Dolar

34,8956

Euro

36,6300

Altın

3.008,96

Bist

10.058,63

‘Ne Türk ne Kürt, insan cumhuriyeti olsun’

Akil İnsanlar Heyeti çalışmalarına başladığından bu yana, en büyük tepkiyle Kayseri’de karşılaştı. İç Anadolu heyetinin başkanı, Bugün yazarı Ahmet Taşgetiren, “Bir itirazımız olursa biz de dile getiririz” diyor; “Akıllarımızı kiraya vermedik ki”

13 Yıl Önce Güncellendi

2013-04-22 13:44:09

‘Ne Türk ne Kürt, insan cumhuriyeti olsun’

TIMETURK / Haber Merkezi

İç Anadolu Heyeti Başkanı Ahmet Taşgetiren, akil insanların farklı düşüncelerden geldiğini belirterek, eleştirilerle de olsa iletişimin sürmesinden yana olduğunu söylüyor.

Geçen hafta yaptığınız bir konuşmada, “Öcalan’a Kürtlerin temsilcisi pozisyonu verilmemelidir” cümlesini kurdunuz. Öcalan şu anda sizin de Akil İnsanlar Heyeti’nde olduğunuz sürecin bir aktörü. Siz bu cümleyi neye dayanarak dile getirdiniz?

- Kürtler, geniş bir topluluğu ifade ediyor. BDP-PKK ekseninde Kürtler var, ama onun dışında da Kürtler var. BDP’nin Kürt seçmenden aldığı oy, yüzde 25-30 gözüküyor.

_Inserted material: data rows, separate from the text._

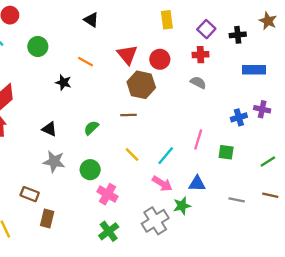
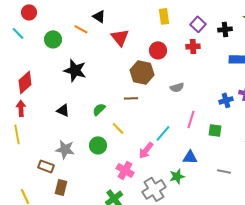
red triangle: (127, 55) -> (120, 37), moved
orange line: (85, 62) -> (81, 29), moved
black star: (63, 83) -> (75, 70), size x1.6
gray semicircle: (198, 83) -> (177, 87), moved, turned 136
yellow line: (132, 155) -> (118, 128), moved
gray star: (54, 162) -> (65, 149), moved
pink arrow: (162, 184) -> (146, 150), moved, turned 96
pink cross: (108, 194) -> (125, 170), moved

Buna karşılık Ak Parti’nin Kürtlerden aldığı oy yüzde 50. Kürtlerin tamamı PKK çizgisini tanımıyor, Öcalan’ı da önder olarak bilmiyor. Onun altını çizmek gerekli diye düşünüyorum. Genelde sanki Öcalan bütün Kürtlerin temsilcisi olarak masaya oturmuş gibi bir izlenim verilmek isteniyor. Kürtlerin temsilcisi konumuna oturtup bütün Kürt sorununu Öcalan’la görüşmek, Öcalan’a aşırı misyon yüklemek anlamına gelir. Kürtlerin tamamına da haksızlık olur.

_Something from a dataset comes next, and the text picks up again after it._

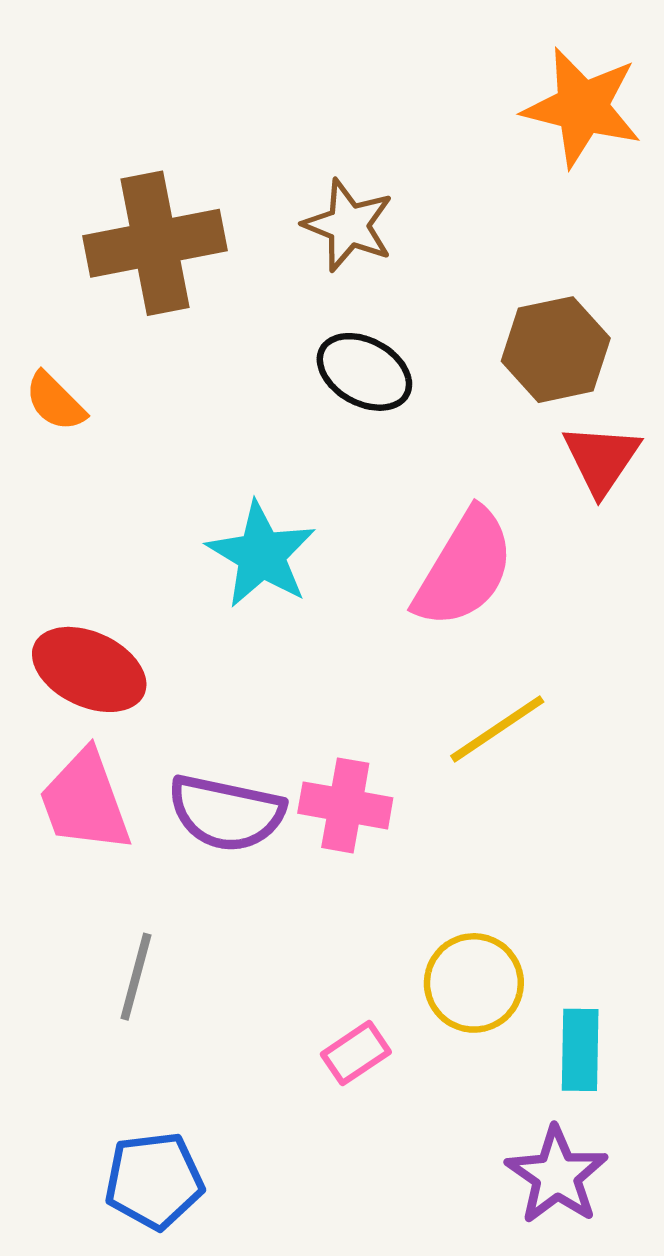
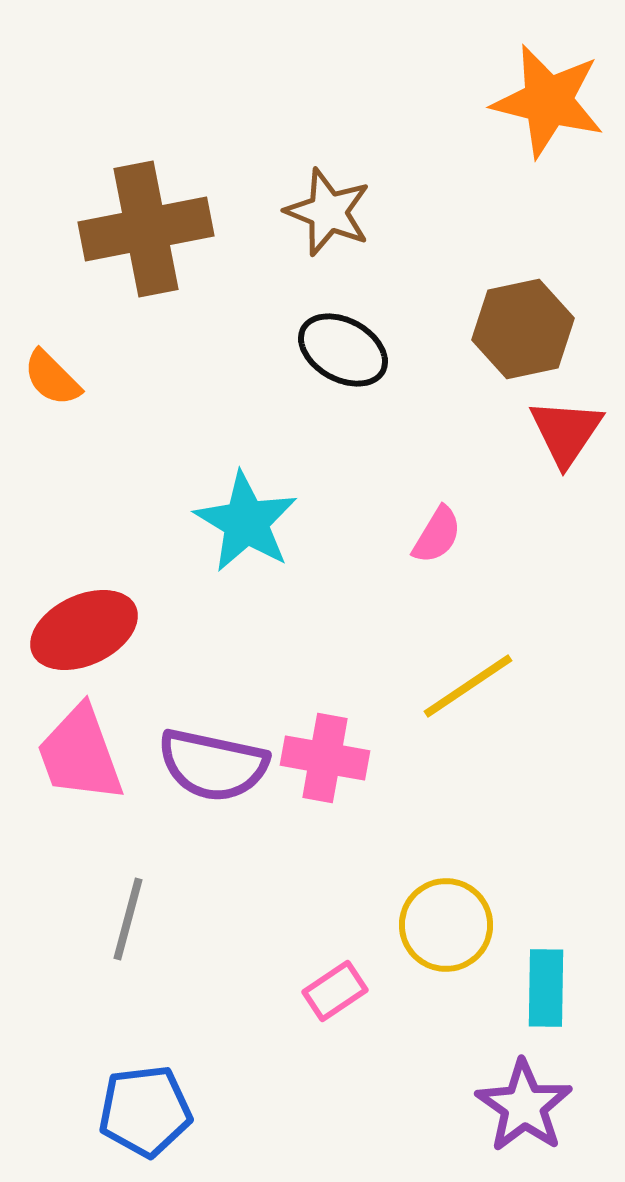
pink semicircle: (464, 568) -> (437, 535), size x0.5
red ellipse: (89, 669) -> (84, 630), turned -50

Ak Parti’ye oy veren yüzde 50’lik kesimin Kürt siyasi hareketine yakın olmadığını düşünürsek, PKK ve BDP’nin ‘haklarını talep eden’ Kürtlerin temsilcisi olduğunu söyleyebilir miyiz?

- Hak talep eden ifadesi, belki Ak Parti’deki Kürtler için de söz konusu. Mesela Galip Ensarioğlu Kürtlerin bugüne kadar verilmemiş haklarını talep etmekte geride kalan bir isim değil. Ya da Abdurrahman Kurt ya da Mehdi Eker. BDP’li olmayan Kürtlerin de dil ya da bölgenin mağduriyeti gibi sorunlar konusunda benzeri talepleri seslendirmeleri son derece doğal.

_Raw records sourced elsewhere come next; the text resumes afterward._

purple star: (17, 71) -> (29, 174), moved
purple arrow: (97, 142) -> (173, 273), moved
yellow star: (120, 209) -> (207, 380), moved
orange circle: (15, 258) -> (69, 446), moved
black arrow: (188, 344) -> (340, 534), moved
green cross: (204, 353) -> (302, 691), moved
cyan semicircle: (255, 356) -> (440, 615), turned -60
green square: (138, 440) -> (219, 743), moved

‘Siyasetteki hormonlu yapı’

Sizce Kürtleri kim temsil ediyor?


- Kürtler farklı siyasi yapılarda temsil ediliyorlar. Bir tek temsilci söyleme imkanı yok. Yanlış olan, o çerçevenin Kürt temsiline el koyması. Belki terörün kalkması en çok Kürtleri özgürleştirecek. Onun için “Kürt siyasetinin demokratikleşmesi” diye bir yazı yazdım. Silah devreden çıkarsa, belki en çok Kürt siyaseti demokratikleşecek. Genel Türkiye siyasetinde de hormonlu bir yapının ortadan kalkacağını düşünüyorum. Şu anda BDP hormonlu bir siyaset uyguluyor.

Nedir o hormon?


- Silah. Bir dönem CHP de hormonlu siyaset uyguluyordu. Sayın Baykal demişti ki, “CHP’nin sayısal ağırlığıyla siyasi ağırlığı birbirinden farklıdır”. CHP’nin hormonunun arkasında da bir dönem askerin silahı vardı. Türkiye askerin silahını siyasetin içinden çıkardı. Bütünüyle çıktı mı tartışılabilir, ama önemli ölçüde çıktı. Öbür tarafta hormon devam ediyor. Kürtler özgürce siyasal yapılarını oluştursunlar, siyasi tercihlerini yapsınlar. Ben bunun siyasette gerçekten yeni bir denge ortaya çıkaracağını düşünüyorum.

‘En steril insan Öcalan’

Silahlar bırakıldığında BDP’nin oylarında azalma olacağını mı düşünüyorsunuz?

- Evet, böyle düşünüyorum.

Bu noktada BDP’nin aldığı oyu küçümsemiş olmuyor musunuz?

- Küçümseme kelimesini kullanmıyorum ama hormonlu bir oy olduğunu düşünüyorum. Özellikle bölgede derinden akan KCK yapılanmasının çok sıkı bir denetim uyguladığını düşünüyorum. Özellikle kırsal alanda insanların çok zor tercihlerde bulunduklarını düşünüyorum.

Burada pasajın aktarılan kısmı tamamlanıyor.